Anti-monopoly watchdog Competition Commision of India (CCI) has approved the merger of IDFC Bank and Capital First. According to the company’s statement, the merger is still subject to RBI approval. In January this year, private sector lender IDFC Bank and Capital First, a leading provider of debt to micro, small and medium enterprises and retail consumers, had announced to to merge their businesses to create a combined entity with assets under management of Rs 88,000 crore and a customer base of 50 lakh. We take a look at key details of the merger. 

The share swap

 The scheme of amalgamation, to be effective from April 2018, requires IDFC Bank to issue 139 shares for every 10 shares of Capital First, the companies had said in a joint statement. IIFL, a research and brokerage firm says that the deal clearly favours Capital First in terms of swap ratio. According to its recent report, IDFC Bank is paying a huge premium for acquisition of retail assets. Another, research firm Antique Broking observed that there are no immediate synergies in IDFC Bank-Capital First merger deal. Further, Antique notes that Capital First is richly valued due to its RoE of 12-13%. Notably, the share swap deal implies a discount of about 12% to IDFC Bank’s valuation, based on its market capitalisation of Rs 23,019 crore on January 12th, the date the merger was announced.
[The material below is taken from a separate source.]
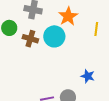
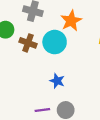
blue star: (88, 76) -> (57, 81), moved

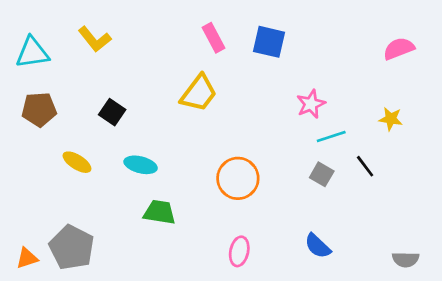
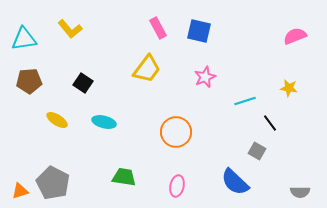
pink star: (311, 104) -> (205, 77), moved
gray square: (322, 174) -> (257, 151), moved
green trapezoid: (159, 212) -> (124, 177), moved
blue semicircle: (318, 246) -> (235, 182), size x1.4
According to the company’s press release, the existing shareholders of IDFC Bank and First Capital will retain ownership shares of about 71.2% and 28.8%, respectively.

6-9 months for completion

Rajiv Lall, Chairman of IDFC said that the merger can take up to 6-9 months time to start operations, as after getting the requisite approvals from RBI, Securities and Exchange Board of India (SEBI) and Competition Commission of India (CCI), the merger process has to be navigated through two National Company Law Tribunals (NCLTs), for IDFC Bank in Chennai and Capital First in Mumbai. 

The synergies

Taking stock of the synergies provided by the planned deal, V Vaidyanathan Executive Chairman of Capital First had said that a banking platform provides a stable diversified liability base and is critical for building a large franchise. “We are excited about this merger because IDFC Bank provides a perfect platform for continued growth of the combined franchise, supported by low-cost funding,” he added. According to the arrangement,  V Vaidyanathan, the current chairman and managing director of Capital First, will succeed Rajiv Lall as the MD and CEO of the combined entity. Further, Rajiv Lall will take up the role of non-executive chairman of IDFC Bank and guide the transition process.